そもそもトルコのオイルレスリングは、650年前のオスマントルコ帝国の進攻において、戦中のトルコ兵士の余興として始まったようです。
エディルネは鬱蒼とした森林に通る川のほとりに位置し、エディルネの郊外約2キロ、その川が二つに分かれるところに、競技が開催されるKirkpinar(クルクプナル)があります。
いくつもの泉が湧き出る美しい土地で、進攻に疲れた兵士たちの休息の場となったことは想像に難くありません。
実際にKirkpinarとは、kirk(40の)pinar(泉)という意味です。
ちなみに、トルコで40という数字は、九十九里浜の九十九のようなもので、「とにかくたくさんの」というニュアンスがあります。
トルコのことわざに「1杯のコーヒーが40年の(kirk yil)思い出になる」というのがありますが、ここでの40年は「生涯」と訳されます。
話が横道にそれましたが、この地で兵士たちは暇つぶしに取っ組み合いを始めました。
日の出とともに始め、日が暮れるまでやっていたそうです。
夜通し戦っても勝負がつかず、ついには力尽きて死んでしまった兵士がいるといわれ、彼らの埋葬地から湧き出た泉がKirkpinarの地名の由来であるという伝説があります。

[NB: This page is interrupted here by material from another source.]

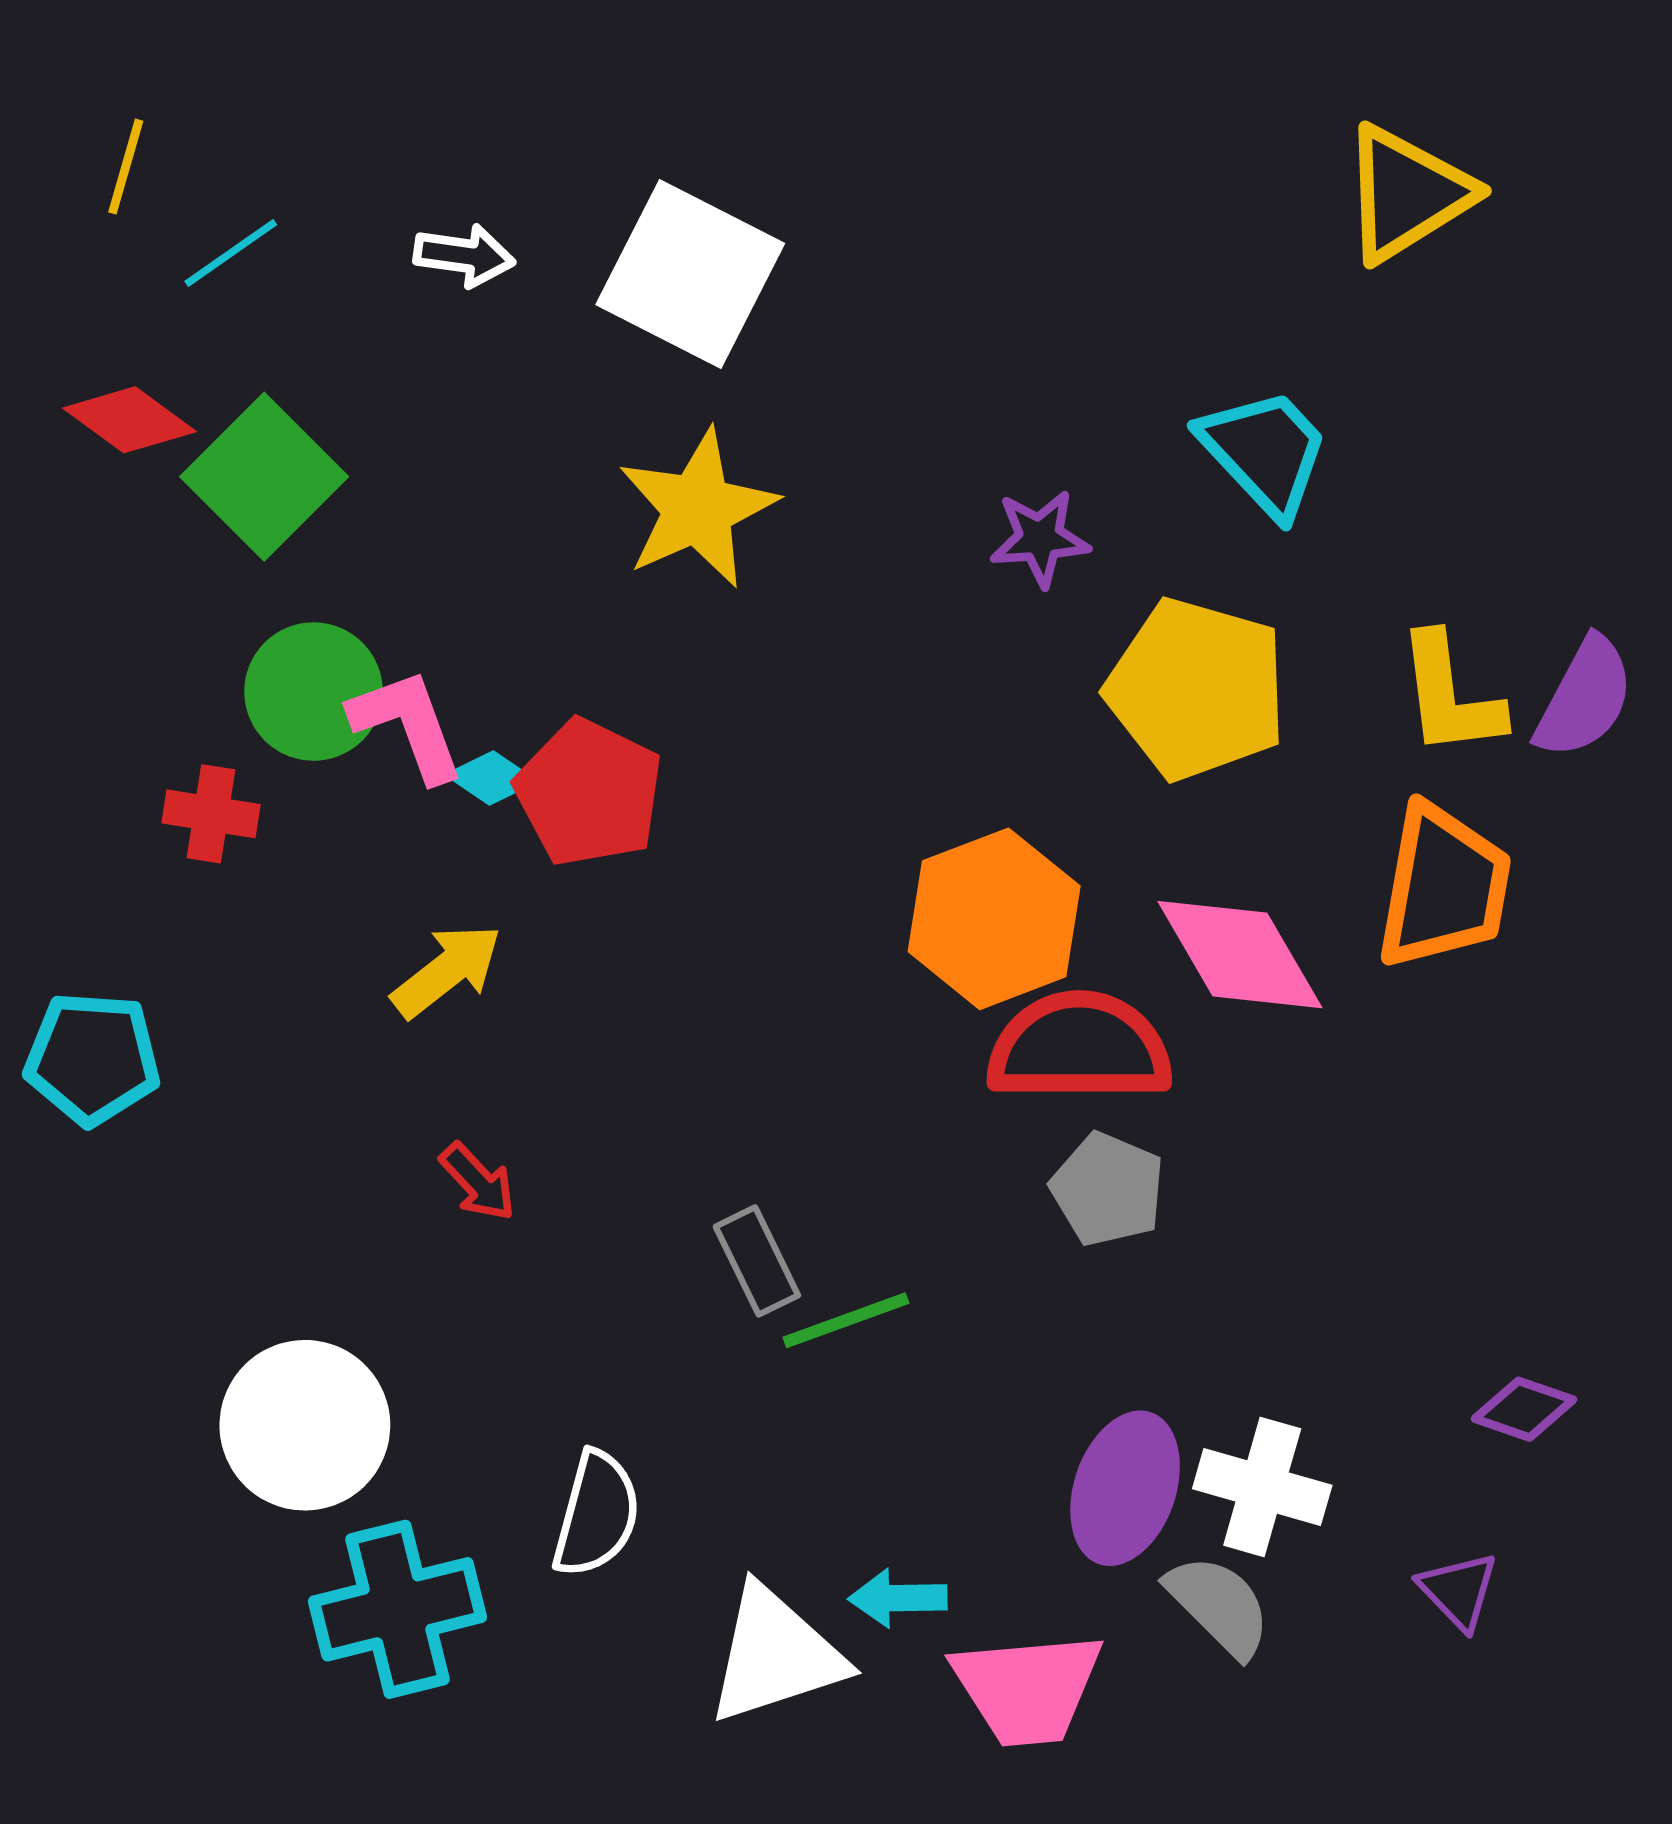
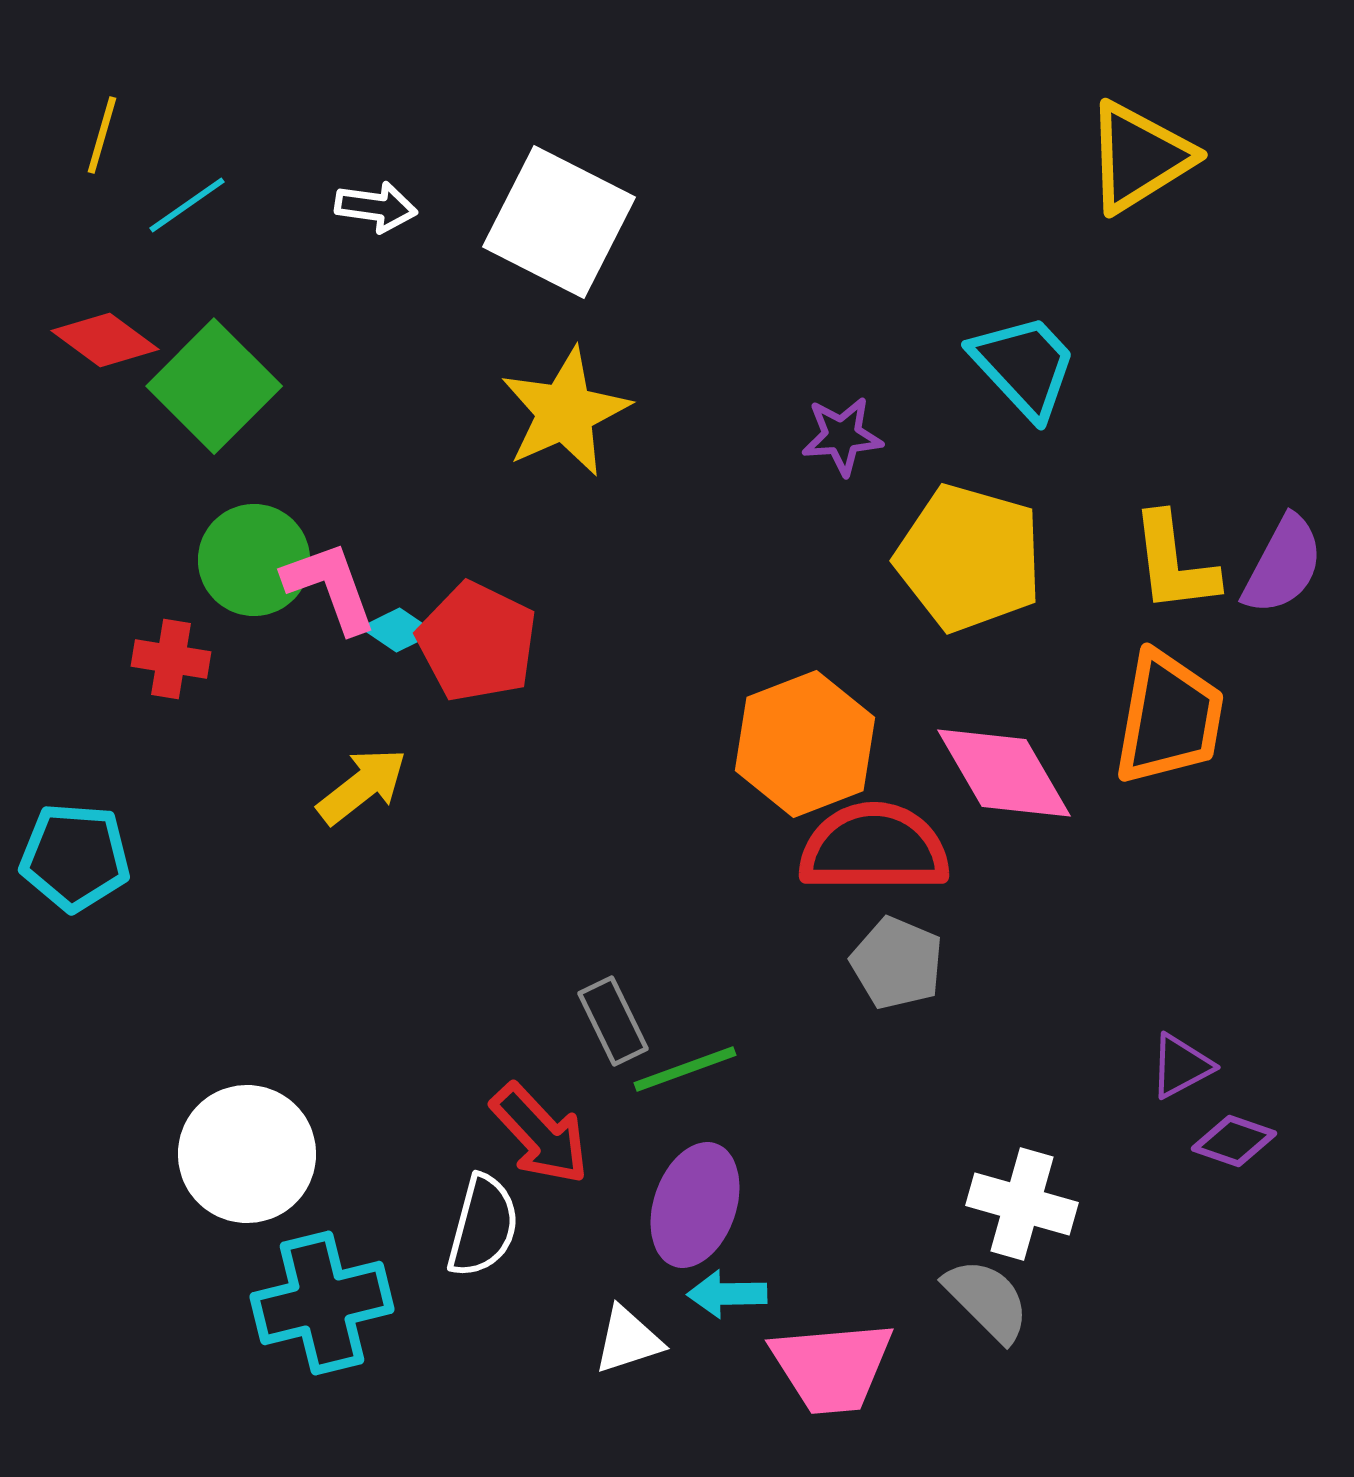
red arrow: (478, 1182) -> (540, 1134), moved, size x1.6
purple ellipse: (1125, 1488) -> (695, 1205), moved
purple triangle: (1459, 1591) -> (1181, 1066), moved, turned 46
white triangle: (775, 1655) -> (628, 1340), size x0.6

のちに、大会として、総当たりで初代チャンピオンが出現したときから、毎年のレスリングコンテストは開かれています。
1999年度の大会は第638回です。
19世紀の終わり頃、バルカン戦争ですでに敵軍がこの地に迫っていたため大会を開催できない期間があったわけで、だから650よりいくらか少ない数字になっています。